-- GIVEN RECORDS follows --
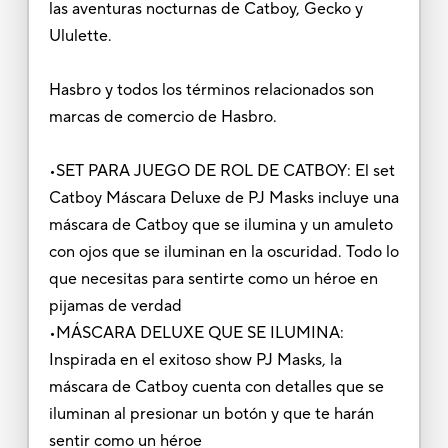
las aventuras nocturnas de Catboy, Gecko y
Ululette.
Hasbro y todos los términos relacionados son
marcas de comercio de Hasbro.
•SET PARA JUEGO DE ROL DE CATBOY: El set
Catboy Máscara Deluxe de PJ Masks incluye una
máscara de Catboy que se ilumina y un amuleto
con ojos que se iluminan en la oscuridad. Todo lo
que necesitas para sentirte como un héroe en
pijamas de verdad
•MÁSCARA DELUXE QUE SE ILUMINA:
Inspirada en el exitoso show PJ Masks, la
máscara de Catboy cuenta con detalles que se
iluminan al presionar un botón y que te harán
sentir como un héroe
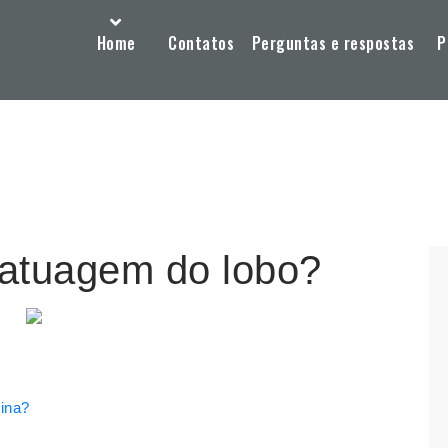
Home
Contatos
Perguntas e respostas
P
 tatuagem do lobo?
nina?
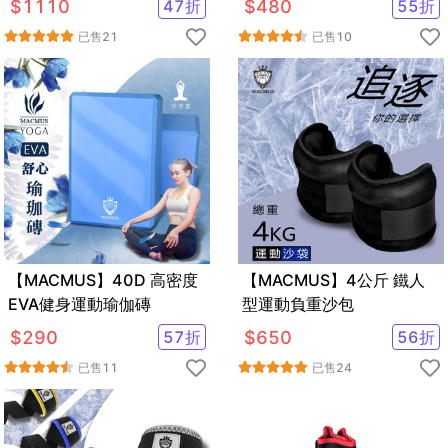
$
1110
47
折
$
480
55
折
已售
21
已售
10
【MACMUS】40D 高密度
【MACMUS】4公斤 鐵人
EVA健身運動瑜伽磚
型運動負重沙包
$
290
57
折
$
650
56
折
已售
11
已售
24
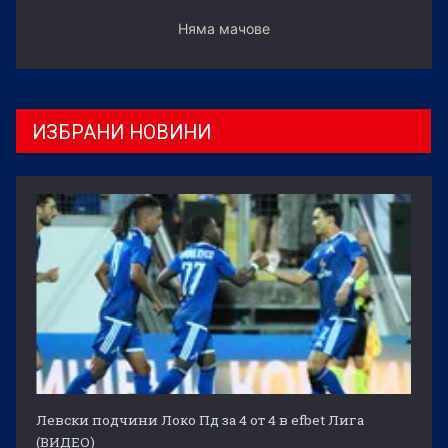
Няма мачове
ИЗБРАНИ НОВИНИ
Левски подчини Локо Пд за 4 от 4 в efbet Лига
(ВИДЕО)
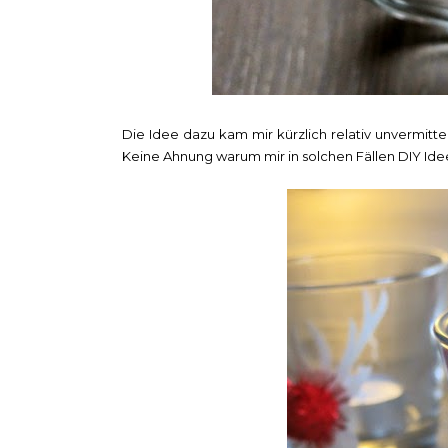
Die Idee dazu kam mir kürzlich relativ unvermitt
Keine Ahnung warum mir in solchen Fällen DIY I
-- GIVEN RECORDS concluded --
Find the lines above that hold "Hasbro", then copy each of them.

Hasbro y todos los términos relacionados son
marcas de comercio de Hasbro.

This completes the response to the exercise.